しかし、その手は虚しく空を切り、影の身体をすり抜けてしまう。
「行かないで……!あなたは……私なのに……!」
『……あなたが生きてるなら……わたしは……もう……いらない……。』
影の少女の身体が、黒いノイズから純白の光へと溶けていく。
『……さよなら……リル……。あなたが……これから先、ずっと幸せで……ありますように……。』
「いや……いやぁぁぁぁぁ……!」
リルの悲痛な叫びが、何もない”庭”の最奥に響き渡った。
アインは泣き崩れるリルをしっかりと抱きしめ、その小さな背中を何度も何度も優しく撫でた。
「大丈夫よ……リルちゃん。あなたはひとりじゃないわ。」
光が完全に天へと昇りきると、あの恐ろしい裂け目は嘘のように静かに閉じていった。
庭の奥には、ただ温かな静寂だけが残った。
リルは涙を拭い、アインの胸に顔を埋めたまま呟く。
「アイン……。私……もう一人の私を……失っちゃった……。」
アインは優しく微笑み、リルの頭を撫でた。
「違うわ。あなたはあの子から、大切な願いを受け取ったの。」
「これからは、あなたが彼女の分まで、二人分いっぱい幸せになればいいのよ。」
リルは涙に濡れた瞳を瞬かせ、小さく、けれどしっかりと頷いた。
「……うん……。」
その瞬間——
空間に漂っていた光の粒子がふわりと舞い上がり、リルの胸の奥へと吸い込まれるように宿った。

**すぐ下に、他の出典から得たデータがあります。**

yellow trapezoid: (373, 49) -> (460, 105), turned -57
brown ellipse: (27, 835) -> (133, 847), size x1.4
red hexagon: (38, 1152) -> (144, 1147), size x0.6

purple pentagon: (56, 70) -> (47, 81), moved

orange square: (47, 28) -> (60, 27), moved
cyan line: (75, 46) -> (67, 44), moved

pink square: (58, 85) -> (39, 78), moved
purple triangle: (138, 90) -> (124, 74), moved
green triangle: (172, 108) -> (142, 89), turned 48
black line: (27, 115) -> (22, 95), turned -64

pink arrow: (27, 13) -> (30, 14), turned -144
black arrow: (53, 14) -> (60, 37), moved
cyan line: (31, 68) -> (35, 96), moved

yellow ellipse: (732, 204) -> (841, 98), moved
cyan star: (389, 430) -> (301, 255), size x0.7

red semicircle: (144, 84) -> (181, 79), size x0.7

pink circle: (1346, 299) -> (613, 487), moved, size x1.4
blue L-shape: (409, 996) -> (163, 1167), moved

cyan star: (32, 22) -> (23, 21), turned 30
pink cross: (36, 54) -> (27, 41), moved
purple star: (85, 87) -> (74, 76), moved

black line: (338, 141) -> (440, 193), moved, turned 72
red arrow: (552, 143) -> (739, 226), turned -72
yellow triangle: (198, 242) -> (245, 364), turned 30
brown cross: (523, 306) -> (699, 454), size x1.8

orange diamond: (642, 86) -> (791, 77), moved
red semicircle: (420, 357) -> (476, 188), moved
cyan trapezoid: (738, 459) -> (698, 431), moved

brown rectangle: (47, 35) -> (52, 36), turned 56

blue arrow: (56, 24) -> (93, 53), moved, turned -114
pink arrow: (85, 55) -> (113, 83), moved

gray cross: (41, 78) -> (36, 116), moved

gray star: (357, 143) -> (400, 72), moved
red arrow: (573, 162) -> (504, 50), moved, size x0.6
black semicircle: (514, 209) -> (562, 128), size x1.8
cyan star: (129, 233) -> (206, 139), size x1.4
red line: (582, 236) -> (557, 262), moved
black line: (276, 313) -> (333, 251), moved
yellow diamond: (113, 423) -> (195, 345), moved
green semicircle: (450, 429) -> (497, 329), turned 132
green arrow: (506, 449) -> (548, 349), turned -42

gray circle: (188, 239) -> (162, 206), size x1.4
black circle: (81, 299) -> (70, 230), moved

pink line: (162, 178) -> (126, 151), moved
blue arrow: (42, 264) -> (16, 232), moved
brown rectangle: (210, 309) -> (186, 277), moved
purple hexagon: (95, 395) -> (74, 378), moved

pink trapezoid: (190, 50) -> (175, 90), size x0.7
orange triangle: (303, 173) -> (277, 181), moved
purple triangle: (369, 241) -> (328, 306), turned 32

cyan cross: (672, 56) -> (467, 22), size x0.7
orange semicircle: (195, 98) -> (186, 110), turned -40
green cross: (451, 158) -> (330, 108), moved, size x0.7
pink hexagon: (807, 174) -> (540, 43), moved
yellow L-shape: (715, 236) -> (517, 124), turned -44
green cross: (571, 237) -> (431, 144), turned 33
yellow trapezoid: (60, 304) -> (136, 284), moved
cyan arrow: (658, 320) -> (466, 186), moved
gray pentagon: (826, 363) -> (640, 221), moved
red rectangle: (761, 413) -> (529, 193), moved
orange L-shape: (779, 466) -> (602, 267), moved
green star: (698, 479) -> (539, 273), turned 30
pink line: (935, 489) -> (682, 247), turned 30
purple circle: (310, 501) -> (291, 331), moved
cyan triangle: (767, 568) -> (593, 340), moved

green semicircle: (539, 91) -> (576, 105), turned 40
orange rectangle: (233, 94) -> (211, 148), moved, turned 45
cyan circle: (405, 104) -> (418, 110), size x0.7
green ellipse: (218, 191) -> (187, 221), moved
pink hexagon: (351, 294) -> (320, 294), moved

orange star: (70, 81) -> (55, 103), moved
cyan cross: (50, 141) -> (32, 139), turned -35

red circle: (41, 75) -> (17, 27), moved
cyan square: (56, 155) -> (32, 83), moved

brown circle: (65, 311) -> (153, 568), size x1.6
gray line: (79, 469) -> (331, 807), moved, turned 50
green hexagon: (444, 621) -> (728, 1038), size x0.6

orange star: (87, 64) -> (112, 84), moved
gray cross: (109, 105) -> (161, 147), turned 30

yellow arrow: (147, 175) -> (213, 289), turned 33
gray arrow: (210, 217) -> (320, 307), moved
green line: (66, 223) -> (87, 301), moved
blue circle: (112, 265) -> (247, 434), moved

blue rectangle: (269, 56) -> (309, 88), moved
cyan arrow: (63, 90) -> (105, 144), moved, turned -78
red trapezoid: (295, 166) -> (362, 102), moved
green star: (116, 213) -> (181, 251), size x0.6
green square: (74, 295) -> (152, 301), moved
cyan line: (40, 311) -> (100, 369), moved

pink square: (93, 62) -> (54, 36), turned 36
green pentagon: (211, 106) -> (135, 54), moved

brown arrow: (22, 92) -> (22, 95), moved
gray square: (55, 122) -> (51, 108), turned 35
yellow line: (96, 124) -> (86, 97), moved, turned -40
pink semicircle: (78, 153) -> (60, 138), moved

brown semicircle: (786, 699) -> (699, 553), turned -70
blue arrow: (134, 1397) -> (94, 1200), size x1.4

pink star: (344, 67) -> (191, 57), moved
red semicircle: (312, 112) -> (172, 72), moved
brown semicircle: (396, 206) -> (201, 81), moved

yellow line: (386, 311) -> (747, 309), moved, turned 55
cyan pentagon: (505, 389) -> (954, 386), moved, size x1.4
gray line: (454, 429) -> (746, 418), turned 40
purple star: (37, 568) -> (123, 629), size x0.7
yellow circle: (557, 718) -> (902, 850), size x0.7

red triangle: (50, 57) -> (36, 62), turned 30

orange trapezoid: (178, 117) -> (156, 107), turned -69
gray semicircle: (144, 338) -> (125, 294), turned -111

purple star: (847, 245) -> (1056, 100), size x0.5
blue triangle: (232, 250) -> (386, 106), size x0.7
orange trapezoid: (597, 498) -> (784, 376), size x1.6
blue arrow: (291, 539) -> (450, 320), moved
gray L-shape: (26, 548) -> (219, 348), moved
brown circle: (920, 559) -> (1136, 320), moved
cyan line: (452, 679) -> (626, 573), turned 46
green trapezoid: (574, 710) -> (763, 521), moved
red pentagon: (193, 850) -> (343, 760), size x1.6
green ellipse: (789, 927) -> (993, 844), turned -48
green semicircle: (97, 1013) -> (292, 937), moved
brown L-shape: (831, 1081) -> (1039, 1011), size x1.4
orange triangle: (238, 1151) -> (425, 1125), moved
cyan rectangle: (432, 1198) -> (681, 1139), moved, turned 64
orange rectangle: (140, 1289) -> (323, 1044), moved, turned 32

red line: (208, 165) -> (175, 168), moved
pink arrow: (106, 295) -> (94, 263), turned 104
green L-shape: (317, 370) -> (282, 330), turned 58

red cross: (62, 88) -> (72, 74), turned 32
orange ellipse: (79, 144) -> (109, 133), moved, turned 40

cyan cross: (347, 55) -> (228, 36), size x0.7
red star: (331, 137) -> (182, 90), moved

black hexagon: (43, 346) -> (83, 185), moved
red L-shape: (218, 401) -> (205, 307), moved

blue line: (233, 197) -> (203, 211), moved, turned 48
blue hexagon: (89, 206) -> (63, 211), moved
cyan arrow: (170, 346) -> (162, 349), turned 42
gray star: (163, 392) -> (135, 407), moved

『ユニーク権能:リル《ツイン・メモリー》が解放されました。』
——それは、消えゆく“もう一人の自分”の記憶と感情を継ぎ、共に生きるための力だった。
アインはリルの手を優しく握り直した。
「帰りましょう、リルちゃん。みんなが待ってる。あなたの居場所は、もう“ひとりぼっちの庭”じゃないわ。」
リルは涙を拭き、今日一番の笑顔を見せた。
「……うん。アインと一緒に、お家に帰る。」
二人は手をつなぎ、温かな光に包まれた道を戻っていった。
”隙間の庭”の木々が静かに揺れ、まるで“影の少女”がそっと見守りながら微笑んでいるようだった。